Volume 1, Issue 4 July 13, 2018
A Weekly Look at News and Notes from the Louisiana Board of Regents
Theunissen sworn in to state education board
July 12, 2018

Former state Sen. Gerald “Jerry” Theunissen of Jennings said Wednesday that he is honored by his appointment to the state Board of Regents by Gov. John Bel Edwards.

Speaking after his swearing in, Theunissen said he is ready to make a mark in higher education by serving as a member of the state’s top higher education policy board.
Tulane Brain Institute awarded $1 million grant
July 11, 2018
Tulane University's Brain Institute has been awarded a five-year $1 million grant from the Louisiana Board of Regents to purchase scientific equipment for its facilities.

The grant will fund the purchase of one piece of significant research instrumentation in each of the five years for Tulane's neuroscience research facilities. This will include two new microscopy systems for the Tulane Brain Institute Cell and Tissue Imaging Center in the Uptown campus as well as a new near-infrared brain imaging system for the Tulane Brain Institute's Human Research Core in the downtown campus.

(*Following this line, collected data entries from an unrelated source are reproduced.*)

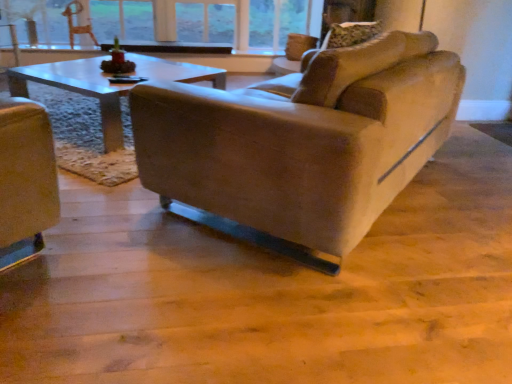 The width and height of the screenshot is (512, 384). Describe the element at coordinates (204, 21) in the screenshot. I see `clear glass window at upper center` at that location.

This screenshot has width=512, height=384. What do you see at coordinates (77, 26) in the screenshot?
I see `wooden textured swivel chair at upper left` at bounding box center [77, 26].

The height and width of the screenshot is (384, 512). I want to click on clear glass window at upper center, so click(204, 21).

From the image's perspective, would you say suede-like beige couch at center is shown under wooden textured swivel chair at upper left?

Correct, suede-like beige couch at center appears lower than wooden textured swivel chair at upper left in the image.

Is suede-like beige couch at center next to wooden textured swivel chair at upper left?

No, suede-like beige couch at center is not in contact with wooden textured swivel chair at upper left.

Is suede-like beige couch at center positioned with its back to wooden textured swivel chair at upper left?

No, suede-like beige couch at center is not facing away from wooden textured swivel chair at upper left.

From the picture: Is suede-like beige couch at center taller or shorter than wooden textured swivel chair at upper left?

In the image, suede-like beige couch at center appears to be taller than wooden textured swivel chair at upper left.

Considering the relative positions of suede-like beige couch at center and clear glass window at upper center in the image provided, is suede-like beige couch at center to the left or to the right of clear glass window at upper center?

suede-like beige couch at center is positioned on clear glass window at upper center's right side.

Would you say clear glass window at upper center is part of suede-like beige couch at center's contents?

No, clear glass window at upper center is located outside of suede-like beige couch at center.

Can you tell me how much suede-like beige couch at center and clear glass window at upper center differ in facing direction?

The facing directions of suede-like beige couch at center and clear glass window at upper center are 129 degrees apart.

In terms of width, does suede-like beige couch at center look wider or thinner when compared to clear glass window at upper center?

Considering their sizes, suede-like beige couch at center looks broader than clear glass window at upper center.

Considering the relative sizes of clear glass window at upper center and wooden textured swivel chair at upper left in the image provided, is clear glass window at upper center shorter than wooden textured swivel chair at upper left?

No.

Are clear glass window at upper center and wooden textured swivel chair at upper left beside each other?

clear glass window at upper center and wooden textured swivel chair at upper left are not in contact.

Considering the sizes of objects clear glass window at upper center and wooden textured swivel chair at upper left in the image provided, who is bigger, clear glass window at upper center or wooden textured swivel chair at upper left?

clear glass window at upper center is bigger.

Considering the relative sizes of clear glass window at upper center and wooden textured swivel chair at upper left in the image provided, is clear glass window at upper center thinner than wooden textured swivel chair at upper left?

In fact, clear glass window at upper center might be wider than wooden textured swivel chair at upper left.

Does clear glass window at upper center lie in front of suede-like beige couch at center?

No, clear glass window at upper center is further to the viewer.

Between point (256, 43) and point (302, 192), which one is positioned in front?

Positioned in front is point (302, 192).

Where is `studio couch located underneath the clear glass window at upper center (from a real-world perspective)`? studio couch located underneath the clear glass window at upper center (from a real-world perspective) is located at coordinates (300, 144).

Does clear glass window at upper center turn towards suede-like beige couch at center?

Yes, clear glass window at upper center is oriented towards suede-like beige couch at center.

Between point (71, 46) and point (298, 2), which one is positioned in front?

Point (298, 2)

Identify the location of swivel chair below the clear glass window at upper center (from the image's perspective). (x=77, y=26).

Would you say wooden textured swivel chair at upper left is inside or outside clear glass window at upper center?

wooden textured swivel chair at upper left is not inside clear glass window at upper center, it's outside.

Considering the sizes of objects wooden textured swivel chair at upper left and clear glass window at upper center in the image provided, who is wider, wooden textured swivel chair at upper left or clear glass window at upper center?

Wider between the two is clear glass window at upper center.

From the picture: Considering the relative positions of wooden textured swivel chair at upper left and suede-like beige couch at center in the image provided, is wooden textured swivel chair at upper left to the left or to the right of suede-like beige couch at center?

In the image, wooden textured swivel chair at upper left appears on the left side of suede-like beige couch at center.

Considering the relative sizes of wooden textured swivel chair at upper left and suede-like beige couch at center in the image provided, is wooden textured swivel chair at upper left wider than suede-like beige couch at center?

No.

How different are the orientations of wooden textured swivel chair at upper left and suede-like beige couch at center in degrees?

They differ by 154 degrees in their facing directions.

Looking at this image, does wooden textured swivel chair at upper left have a lesser height compared to suede-like beige couch at center?

Correct, wooden textured swivel chair at upper left is not as tall as suede-like beige couch at center.

At what (x,y) coordinates should I click in order to perform the action: click on studio couch lying on the right of wooden textured swivel chair at upper left. Please return your answer as a coordinate pair (x, y). The width and height of the screenshot is (512, 384). Looking at the image, I should click on (300, 144).

This screenshot has height=384, width=512. In order to click on studio couch that appears below the clear glass window at upper center (from the image's perspective) in this screenshot , I will do `click(300, 144)`.

When comparing their distances from wooden textured swivel chair at upper left, does clear glass window at upper center or suede-like beige couch at center seem further?

Based on the image, suede-like beige couch at center appears to be further to wooden textured swivel chair at upper left.

Based on their spatial positions, is clear glass window at upper center or wooden textured swivel chair at upper left closer to suede-like beige couch at center?

clear glass window at upper center.

When comparing their distances from wooden textured swivel chair at upper left, does suede-like beige couch at center or clear glass window at upper center seem closer?

clear glass window at upper center.

Estimate the real-world distances between objects in this image. Which object is further from suede-like beige couch at center, wooden textured swivel chair at upper left or clear glass window at upper center?

Based on the image, wooden textured swivel chair at upper left appears to be further to suede-like beige couch at center.

Looking at the image, which one is located further to clear glass window at upper center, wooden textured swivel chair at upper left or suede-like beige couch at center?

suede-like beige couch at center lies further to clear glass window at upper center than the other object.

Estimate the real-world distances between objects in this image. Which object is further from clear glass window at upper center, suede-like beige couch at center or wooden textured swivel chair at upper left?

The object further to clear glass window at upper center is suede-like beige couch at center.

In order to click on swivel chair between suede-like beige couch at center and clear glass window at upper center in the front-back direction in this screenshot , I will do 77,26.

UL Lafayette honors Blanco's public service
with creation of policy center
July 11, 2018
Blanco is a UL Lafayette alumna and the only woman to serve as Louisiana governor.

The policy center and archive will house Blanco’s gubernatorial papers. It also will contribute interdisciplinary, independent research to a host of public policy areas, including criminal justice reform, poverty and economic opportunity, governmental ethics, and education.

“Gov. Blanco championed these issues throughout her career,” said Dr. Jordan Kellman, dean of the College of Liberal Arts, which will oversee the policy center in partnership with the University’s Edith Garland Dupré Library.

LA tops in students seeking financial aid
July 10, 2018

Louisiana now ranks first in the nation in terms of students applying for federal financial aid.

More than 76 percent, or three out of every four, of the more than 49,000 Louisiana seniors who were enrolled in public and private high schools for the 2017-18 term have completed the Free Application for Federal Student Aid application. 
LSU changing admissions procedures for fall 2019
July 10, 2018
LSU’s flagship campus in Baton Rouge is changing its admissions procedures, moving toward what it calls a more “holistic evaluation” of prospective students that will include, for the first time, a required letter of recommendation from a teacher, advisor, school administrator or counselor.

UNO professor gets grant to study oysters, and other New Orleans higher education news
July 8, 2018

UNO professor gets grant to study oysters
A federal grant to a University of New Orleans professor looks to make sure Louisiana’s supply of oysters can keep up with the state’s appetite.

The $300,000 grant from the National Oceanic and Atmospheric Administration to professor Thomas Soniat seeks to develop a model for a sustainable harvest of Gulf oysters, as the bivalve’s habitat may not be enough to sustain Louisiana’s oyster industry in the future, according to a UNO news release.

The grant “provides a unique opportunity to bring together academic scientists, state regulators and industry leaders from the Gulf states to ensure that oyster reef quality is maintained and enhanced, and that oyster populations are sustainably fished,” Soniat said.


Tulane adds member to governing board
Steven Paul, a neuroscientist and the CEO of Voyager Therapeutics, has been named a member of the Board of Tulane, the university’s main governing body.


Tulane and Loyola host admissions conference
Tulane and Loyola universities are set to co-host the International Association for College Admission Counseling Conference from Tuesday through Friday, welcoming more than 1,400 college admissions and high school counselors from around the world, including participants from 100 nations, are expected to attend the conference this year, breaking a record, according to a Tulane news release.

The university said the focus of the conference will be on trends affecting international student admission, recruitment and enrollment.
Why Corporate America is recruiting high schoolers?
With more job openings than unemployed workers in the US economy, companies are finding it hard to fill jobs. One solution is for corporations to train high school students with the skills needed in the labor market. Sometimes, they start as young as kindergarten.

Since 2011, more than 400 companies have partnered with 79 public high schools across the country to offer a six-year program called P-Tech. Students can enroll for grades 9 to 14 and earn both a high school and an associate's degree in a science, tech, engineering or math related field.

To meet state attainment goals, higher ed will have to get explicit about race
Nearly every state  has set, revised or adopted a degree attainment goal in the last few years, fueled primarily by projections that 65% of job vacancies will require some type of post-secondary training by 2020.

In most cases, however, these degree attainment goals do not focus on the various racial and ethnic sub-populations in each state, which the Education Trust’s senior director of Higher Education Research and Data Analytics, Andrew Nichols, said is problematic, particularly as the nation’s demographics continue to shift toward a browner population.